Sunday, March 20, 2022

Legislation only creates more crime

(My Eastern New Mexico News column for February 16, 2022)



Legislation, which many people incorrectly call "law", doesn't reduce crime. It can't. In fact, each new bit of legislation creates at least one more crime-- often several more-- and many more criminals as a result. People who weren't criminals before are now, for doing things which weren't crimes yesterday, but which are now arbitrarily declared to be.

Every time anything is criminalized it creates new criminals. That's really the only thing it does. Anyone who doesn't understand this correlation shouldn't be in a position of power over the lives of others.

Murder doesn't need to be illegal for it to be a real crime. You would still have the right and the obligation to defend against murderers. The only thing accomplished by making murder illegal is to allow government to punish it at your expense; an unnecessary complication.

To seek to address crime with more legislation is actually going backward if your goal is to reduce crime. If the goal is to give the state more ways to punish people who don't do what the politicians wish they'd do, then I suppose it works. It's not productive, though.

If you want to fight crime you need to stop pretending something can be a crime even though it has no specific individual victim-- someone whose life, liberty, or property has been harmed intentionally by someone else. Mutually consensual acts don't create a victim and the state can't be a victim.

If there's such a thing as a drug crime, it involves someone misrepresenting their product. Maybe the weight or the purity are not as advertised, or it's stolen property.
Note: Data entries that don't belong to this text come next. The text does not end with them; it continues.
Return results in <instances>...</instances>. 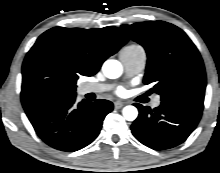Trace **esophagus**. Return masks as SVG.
Instances as JSON below:
<instances>
[{"label":"esophagus","instance_id":"1","mask_svg":"<svg viewBox=\"0 0 220 173\" xmlns=\"http://www.w3.org/2000/svg\"><path fill=\"white\" fill-rule=\"evenodd\" d=\"M124 105H125V103L122 102V101H119V100H117V101L114 102V107H115L116 109H120V108L123 107Z\"/></svg>","mask_w":220,"mask_h":173}]
</instances>
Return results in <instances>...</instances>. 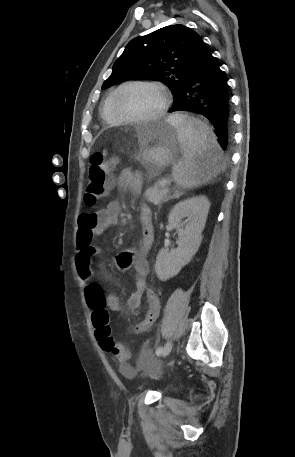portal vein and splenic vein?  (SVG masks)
Here are the masks:
<instances>
[{
    "label": "portal vein and splenic vein",
    "mask_w": 295,
    "mask_h": 457,
    "mask_svg": "<svg viewBox=\"0 0 295 457\" xmlns=\"http://www.w3.org/2000/svg\"><path fill=\"white\" fill-rule=\"evenodd\" d=\"M166 184H167V180L166 179L160 180V185L161 186H165Z\"/></svg>",
    "instance_id": "18ae733b"
}]
</instances>
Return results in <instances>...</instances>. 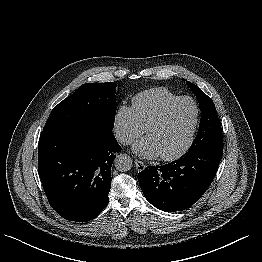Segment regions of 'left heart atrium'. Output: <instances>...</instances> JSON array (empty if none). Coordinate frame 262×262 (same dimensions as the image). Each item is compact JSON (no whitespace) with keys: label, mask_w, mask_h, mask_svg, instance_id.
<instances>
[{"label":"left heart atrium","mask_w":262,"mask_h":262,"mask_svg":"<svg viewBox=\"0 0 262 262\" xmlns=\"http://www.w3.org/2000/svg\"><path fill=\"white\" fill-rule=\"evenodd\" d=\"M132 149L135 154L142 158L153 159L160 156V151L156 143L149 136L136 142Z\"/></svg>","instance_id":"39dd6f15"}]
</instances>
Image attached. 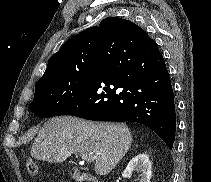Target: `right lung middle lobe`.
<instances>
[{
    "mask_svg": "<svg viewBox=\"0 0 211 182\" xmlns=\"http://www.w3.org/2000/svg\"><path fill=\"white\" fill-rule=\"evenodd\" d=\"M93 65L68 71L35 84V95L29 105L30 110L38 117L60 115L85 89Z\"/></svg>",
    "mask_w": 211,
    "mask_h": 182,
    "instance_id": "right-lung-middle-lobe-1",
    "label": "right lung middle lobe"
}]
</instances>
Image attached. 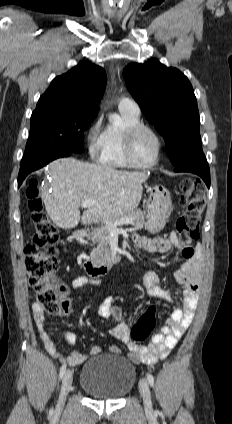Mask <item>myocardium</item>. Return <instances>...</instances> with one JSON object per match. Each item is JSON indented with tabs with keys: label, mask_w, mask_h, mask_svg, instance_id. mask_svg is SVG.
<instances>
[{
	"label": "myocardium",
	"mask_w": 232,
	"mask_h": 424,
	"mask_svg": "<svg viewBox=\"0 0 232 424\" xmlns=\"http://www.w3.org/2000/svg\"><path fill=\"white\" fill-rule=\"evenodd\" d=\"M142 131L150 132L155 137V139L157 141L156 157L151 163H148V164H139L135 161V159L133 157L134 141H135L136 137L138 136V134ZM162 147H163V143H162V139H161L160 135L158 134V132L154 128H152L149 125H146V124H143V123L136 124V125H133L130 128H128L126 133H125L124 154H125V158H126L127 162L130 164L131 167L138 168V169H150V168L156 166L158 164L159 160H160V157H161Z\"/></svg>",
	"instance_id": "1"
}]
</instances>
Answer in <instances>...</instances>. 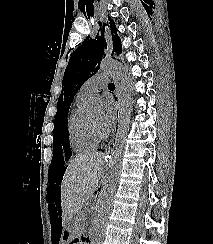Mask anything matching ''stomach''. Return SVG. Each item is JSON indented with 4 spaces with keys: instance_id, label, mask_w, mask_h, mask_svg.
<instances>
[{
    "instance_id": "obj_1",
    "label": "stomach",
    "mask_w": 213,
    "mask_h": 244,
    "mask_svg": "<svg viewBox=\"0 0 213 244\" xmlns=\"http://www.w3.org/2000/svg\"><path fill=\"white\" fill-rule=\"evenodd\" d=\"M76 221H65L63 223V239L59 240L60 244H71V239H77L78 229H76Z\"/></svg>"
}]
</instances>
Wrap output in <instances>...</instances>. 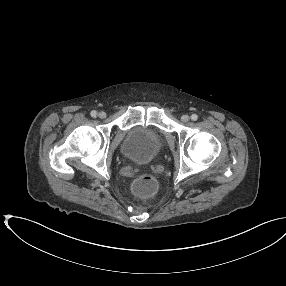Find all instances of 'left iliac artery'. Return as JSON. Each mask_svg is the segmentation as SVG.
I'll list each match as a JSON object with an SVG mask.
<instances>
[{
  "mask_svg": "<svg viewBox=\"0 0 286 286\" xmlns=\"http://www.w3.org/2000/svg\"><path fill=\"white\" fill-rule=\"evenodd\" d=\"M191 119L193 121H196L198 119V116L196 114H192Z\"/></svg>",
  "mask_w": 286,
  "mask_h": 286,
  "instance_id": "44dca946",
  "label": "left iliac artery"
}]
</instances>
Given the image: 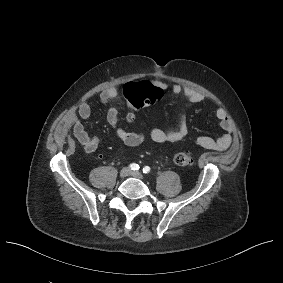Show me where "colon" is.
I'll list each match as a JSON object with an SVG mask.
<instances>
[{
  "instance_id": "5ec220e1",
  "label": "colon",
  "mask_w": 283,
  "mask_h": 283,
  "mask_svg": "<svg viewBox=\"0 0 283 283\" xmlns=\"http://www.w3.org/2000/svg\"><path fill=\"white\" fill-rule=\"evenodd\" d=\"M124 95L130 107L127 121L134 120V110L148 106L159 101L163 96V90L147 81L127 83L124 87ZM193 163V157L189 150L177 152L173 157V164L177 167H188Z\"/></svg>"
}]
</instances>
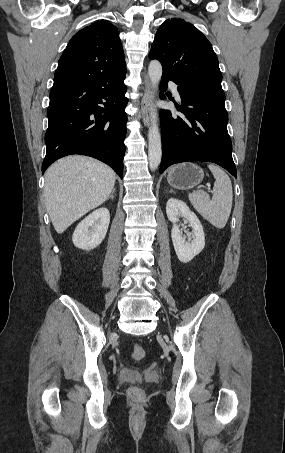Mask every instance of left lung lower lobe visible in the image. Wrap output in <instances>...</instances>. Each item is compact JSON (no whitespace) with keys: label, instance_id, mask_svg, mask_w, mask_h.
Returning <instances> with one entry per match:
<instances>
[{"label":"left lung lower lobe","instance_id":"0a47b994","mask_svg":"<svg viewBox=\"0 0 285 453\" xmlns=\"http://www.w3.org/2000/svg\"><path fill=\"white\" fill-rule=\"evenodd\" d=\"M169 80L178 84L182 102L178 110L185 117L173 116L168 110H160L162 131L160 173L175 163L205 161L222 166L236 177L232 143L227 131L228 114L225 102L190 90L166 74L161 78V91H166ZM160 97L165 98L162 93Z\"/></svg>","mask_w":285,"mask_h":453}]
</instances>
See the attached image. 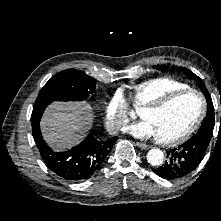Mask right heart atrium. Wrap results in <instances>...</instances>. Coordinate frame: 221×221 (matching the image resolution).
Wrapping results in <instances>:
<instances>
[{
  "label": "right heart atrium",
  "instance_id": "right-heart-atrium-1",
  "mask_svg": "<svg viewBox=\"0 0 221 221\" xmlns=\"http://www.w3.org/2000/svg\"><path fill=\"white\" fill-rule=\"evenodd\" d=\"M104 121L109 132L118 133L129 121V106L124 93L115 91L107 101Z\"/></svg>",
  "mask_w": 221,
  "mask_h": 221
}]
</instances>
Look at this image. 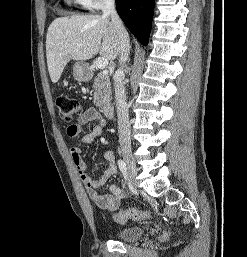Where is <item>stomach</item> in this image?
<instances>
[{
  "label": "stomach",
  "mask_w": 247,
  "mask_h": 257,
  "mask_svg": "<svg viewBox=\"0 0 247 257\" xmlns=\"http://www.w3.org/2000/svg\"><path fill=\"white\" fill-rule=\"evenodd\" d=\"M89 68L83 61H78L73 67V76L77 81H87L89 78Z\"/></svg>",
  "instance_id": "0dacf381"
}]
</instances>
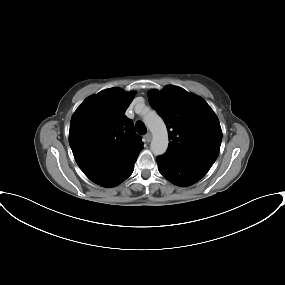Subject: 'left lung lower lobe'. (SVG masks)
Instances as JSON below:
<instances>
[{"instance_id":"0a47b994","label":"left lung lower lobe","mask_w":285,"mask_h":285,"mask_svg":"<svg viewBox=\"0 0 285 285\" xmlns=\"http://www.w3.org/2000/svg\"><path fill=\"white\" fill-rule=\"evenodd\" d=\"M157 163L161 175L178 186H189L197 182L210 169L167 154L158 156Z\"/></svg>"}]
</instances>
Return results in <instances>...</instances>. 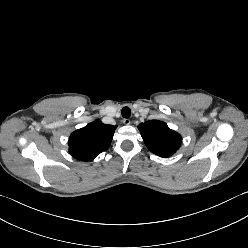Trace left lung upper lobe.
<instances>
[{"instance_id":"obj_1","label":"left lung upper lobe","mask_w":248,"mask_h":248,"mask_svg":"<svg viewBox=\"0 0 248 248\" xmlns=\"http://www.w3.org/2000/svg\"><path fill=\"white\" fill-rule=\"evenodd\" d=\"M138 129L148 149L161 157L171 156L182 143L180 134L162 121L150 120L141 123Z\"/></svg>"}]
</instances>
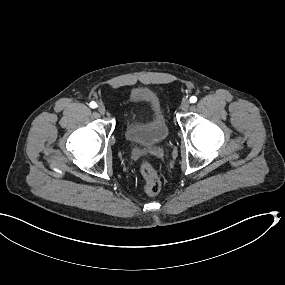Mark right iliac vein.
Segmentation results:
<instances>
[{
  "instance_id": "right-iliac-vein-1",
  "label": "right iliac vein",
  "mask_w": 285,
  "mask_h": 285,
  "mask_svg": "<svg viewBox=\"0 0 285 285\" xmlns=\"http://www.w3.org/2000/svg\"><path fill=\"white\" fill-rule=\"evenodd\" d=\"M98 112H99L100 114H104V113L106 112L105 106L102 105V104H100V105L98 106Z\"/></svg>"
}]
</instances>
For that matter, drug prohibition enforcement is the biggest drug crime, since it attempts to punish mutually consensual trade.

There are plenty of other examples which show, again, that government legislation is the source of most crime.

If you're serious about reducing crime, abolish or simply ignore all the legislation responsible for creating it. Leave the people alone to live as they see fit as long as they violate no one else's rights. Let people defend themselves and their property without the risk of being victimized afterward by the state's legislation enforcement and prosecution gangs.

Crime is a problem. Making it a bigger problem than it naturally has to be is not smart but is counterproductive and antisocial. It's long past time to scale it back and start heading in the right direction for a change.